Rep. Wolkins has introduced HB 1411 amending the level of compensation for what the statute calls “non-public” uses. I put that term in quotes since, if it was truly “non-public” then the use of eminent domain wouldn’t be possible. The 5th Amendment provides, “nor shall private property be taken for public use, without just compensation.” Back when the blog was young, I covered the case of Kelo v. City of New London wherein the Supreme Court held that an economic development plan by the City to revitalize a blighted part of the town was a Constitutionally permissible taking where the City would ultimately transfer some of the taken land to private developers. The breathless opposition to the case at the time proclaimed that the concept of private property was at an end! Turns out, not so much. In any case, shortly thereafter, the General Assembly passed IC 32-24-4.5 at the time which governed governmental taking of the kind contemplated by Kelo.

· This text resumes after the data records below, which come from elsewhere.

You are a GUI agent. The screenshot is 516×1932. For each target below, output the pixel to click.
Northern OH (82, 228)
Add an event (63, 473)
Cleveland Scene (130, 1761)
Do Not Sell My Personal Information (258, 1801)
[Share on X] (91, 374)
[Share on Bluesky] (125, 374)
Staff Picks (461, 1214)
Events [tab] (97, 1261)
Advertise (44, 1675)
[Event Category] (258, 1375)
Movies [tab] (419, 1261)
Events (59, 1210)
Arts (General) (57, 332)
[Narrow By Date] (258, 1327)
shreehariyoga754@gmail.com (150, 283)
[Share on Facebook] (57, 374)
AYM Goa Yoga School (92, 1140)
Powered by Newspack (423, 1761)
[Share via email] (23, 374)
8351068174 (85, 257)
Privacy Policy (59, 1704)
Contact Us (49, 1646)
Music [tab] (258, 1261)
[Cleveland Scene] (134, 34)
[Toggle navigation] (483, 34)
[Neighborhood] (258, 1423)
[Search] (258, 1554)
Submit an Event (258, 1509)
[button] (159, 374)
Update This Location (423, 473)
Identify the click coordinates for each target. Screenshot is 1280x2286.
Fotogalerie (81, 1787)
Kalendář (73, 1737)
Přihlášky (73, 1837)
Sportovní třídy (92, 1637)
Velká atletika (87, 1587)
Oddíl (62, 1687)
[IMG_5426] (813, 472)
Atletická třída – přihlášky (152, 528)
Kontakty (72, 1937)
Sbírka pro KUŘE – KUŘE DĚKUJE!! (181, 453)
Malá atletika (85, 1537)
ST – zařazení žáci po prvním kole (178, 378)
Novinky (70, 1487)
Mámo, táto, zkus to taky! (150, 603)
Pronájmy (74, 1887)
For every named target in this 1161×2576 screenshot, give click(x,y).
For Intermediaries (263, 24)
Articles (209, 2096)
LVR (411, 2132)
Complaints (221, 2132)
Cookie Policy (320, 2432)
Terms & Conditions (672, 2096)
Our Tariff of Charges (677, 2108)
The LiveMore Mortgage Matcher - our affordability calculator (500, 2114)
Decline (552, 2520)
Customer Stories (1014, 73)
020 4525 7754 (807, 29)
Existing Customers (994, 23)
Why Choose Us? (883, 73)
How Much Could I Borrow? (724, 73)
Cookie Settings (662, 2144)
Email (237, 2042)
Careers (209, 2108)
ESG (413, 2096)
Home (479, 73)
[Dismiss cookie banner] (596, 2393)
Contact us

The statute defined “public use” as being where the government actually retained ownership for things like highways, airports, and parks; leasing public property to a private entity (e.g. the Toll Road); and utilities (even if those were privately owned). So, some transfers to private entities were specifically o.k., but the statute specifically excluded from the term “public use” ” the public benefit of economic development, including an increase in a tax base, tax revenues, employment, or general economic health.” This was the kind of “public use” that’s constitutionally permissible under Kelo. And, it remained permissible under Indiana law if the real estate was, in some sense (defined in the statute), blighted and the acquisition would do more than just improve the property increase the property tax base of the governmental entity. The entity condemning the property would also have to pay more for it: 125% of market value for agricultural property; 150% of market value for owner-occupied residential property; and 100% for any other real property.
That’s a long wind up for what Rep. Wolkin’s legislation would do: make the 150% apply to all residential property whether owner-occupied or not. However, it defines “residential property” as a single-family dwelling that’s not owned for the purpose of resale, rental, or leasing in the ordinary course of business. So, I’m not sure if the intent is to protect land owned by trusts but occupied by the beneficiary of the trusts or to protect land where, say, mom and dad own the property but let family members live there or what. My guess is that there is a specific story behind this particular piece of legislation.